• The data:
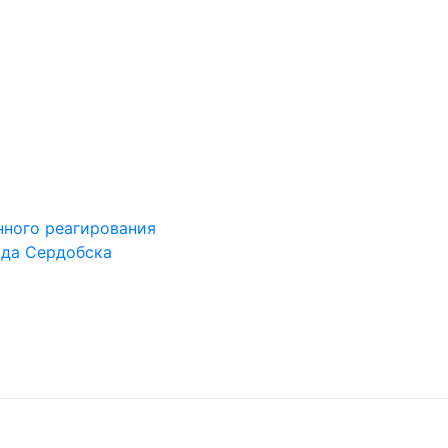
ного реагирования
ода Сердобска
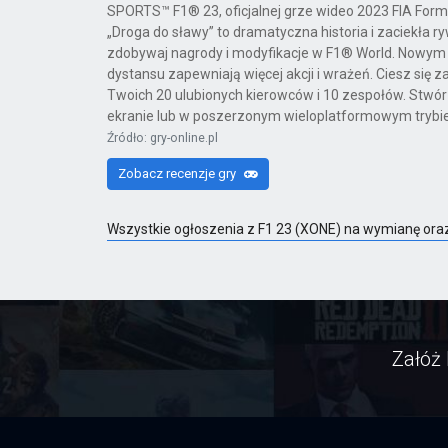
SPORTS™ F1® 23, oficjalnej grze wideo 2023 FIA For
„Droga do sławy” to dramatyczna historia i zaciekła ry
zdobywaj nagrody i modyfikacje w F1® World. Nowym 
dystansu zapewniają więcej akcji i wrażeń. Ciesz się
Twoich 20 ulubionych kierowców i 10 zespołów. Stwórz
ekranie lub w poszerzonym wieloplatformowym trybie 
Źródło: gry-online.pl
Zobacz recenzje gry
Wszystkie ogłoszenia z F1 23 (XONE) na wymianę ora
Załóż 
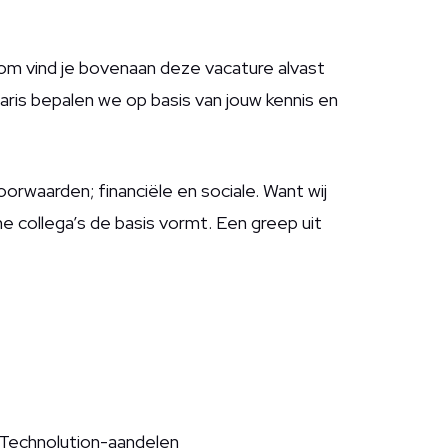
rom vind je bovenaan deze vacature alvast
aris bepalen we op basis van jouw kennis en
orwaarden; financiële en sociale. Want wij
e collega’s de basis vormt. Een greep uit
n Technolution-aandelen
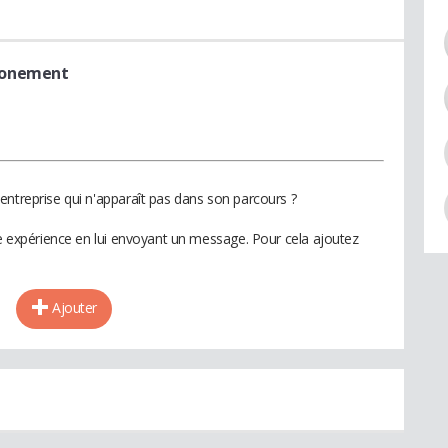
sionement
entreprise qui n'apparaît pas dans son parcours ?
te expérience en lui envoyant un message. Pour cela ajoutez
Ajouter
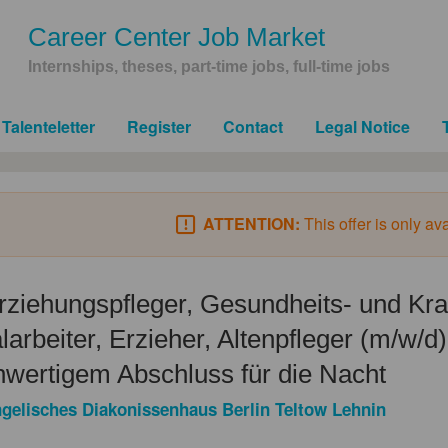
Career Center Job Market
Internships, theses, part-time jobs, full-time jobs
Talenteletter
Register
Contact
Legal Notice
ATTENTION:
This offer is only av
rziehungspfleger, Gesundheits- und Kra
larbeiter, Erzieher, Altenpfleger (m/w/d)
hwertigem Abschluss für die Nacht
gelisches Diakonissenhaus Berlin Teltow Lehnin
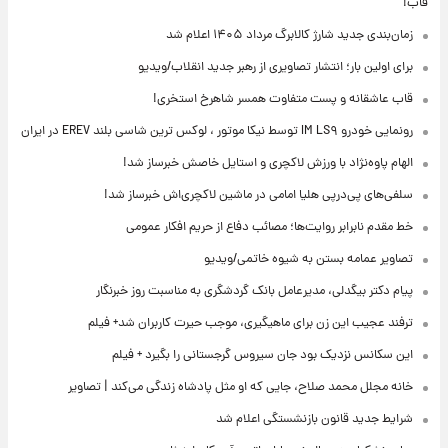
قاب!
زمان‌بندی جدید شارژ کالابرگ مرداد ۱۴۰۵ اعلام شد
برای اولین بار؛ انتشار تصاویری از رهبر جدید انقلاب/ویدیو
قاب عاشقانه و پست متفاوت همسر شاهرخ استخری!
رونمایی خودرو IM LS۹ توسط نیکا موتور ، لوکس ترین شاسی بلند EREV در ایران
الهام پاوه‌نژاد با ورزش لاکچری و استایل خاصش خبرساز شد!
سلفی‌های پی‌درپی هلیا امامی در ماشین لاکچری‌اش خبرساز شد!
خط مقدم نابرابر روایت‌ها؛ مصائب دفاع از حریم افکار عمومی
تصاویر عمامه بستن به شیوه خاتمی/ویدیو
پیام دکتر بیگدلی، مدیرعامل بانک گردشگری به مناسبت روز خبرنگار
ترفند عجیب این زن برای ماهیگیری، موجب حیرت کاربران شد+ فیلم
این سکانس نزدیک بود جان سیروس گرجستانی را بگیرد + فیلم
خانه مجلل محمد صلاح، جایی که او مثل پادشاه زندگی می‌کند | تصاویر
شرایط جدید قانون بازنشستگی اعلام شد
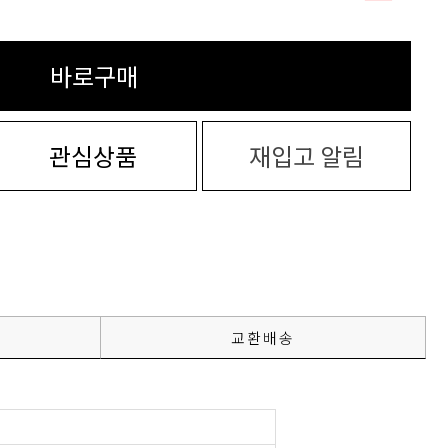
바로구매
관심상품
재입고 알림
교환배송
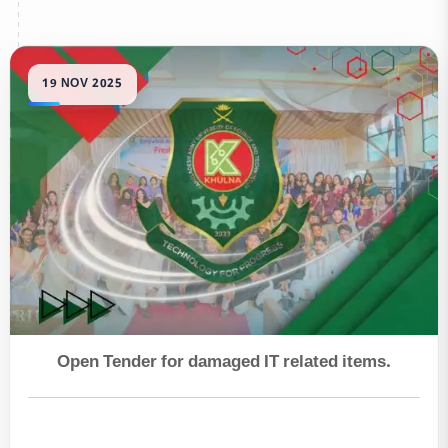
Open Tender for damaged IT related items.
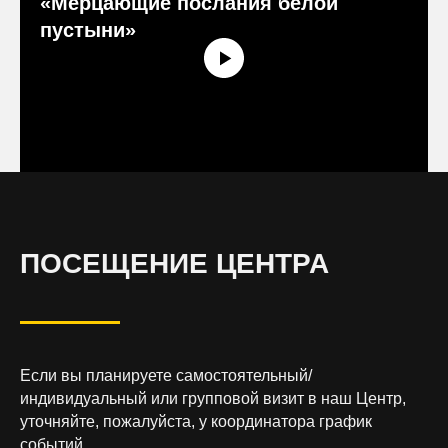
«Мерцающие послания белой
пустыни»
ПОСЕЩЕНИЕ ЦЕНТРА
Если вы планируете самостоятельный/
индивидуальный или групповой визит в наш Центр,
уточняйте, пожалуйста, у координатора график
событий
.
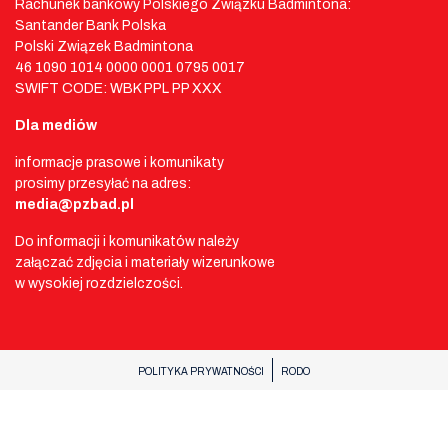
Rachunek bankowy Polskiego Związku Badmintona:
Santander Bank Polska
Polski Związek Badmintona
46 1090 1014 0000 0001 0795 0017
SWIFT CODE: WBK PPL PP XXX
Dla mediów
informacje prasowe i komunikaty
prosimy przesyłać na adres:
media@pzbad.pl
Do informacji i komunikatów należy
załączać zdjęcia i materiały wizerunkowe
w wysokiej rozdzielczości.
POLITYKA PRYWATNOŚCI
RODO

• Exercise instructions: Retype exactly, please, each line from the line that contains "SWIFT CODE: WBK PPL PP XXX" through the last line of the entries above, with nothing added.

• Written answer:
SWIFT CODE: WBK PPL PP XXX
Dla mediów
informacje prasowe i komunikaty
prosimy przesyłać na adres:
media@pzbad.pl
Do informacji i komunikatów należy
załączać zdjęcia i materiały wizerunkowe
w wysokiej rozdzielczości.
POLITYKA PRYWATNOŚCI
RODO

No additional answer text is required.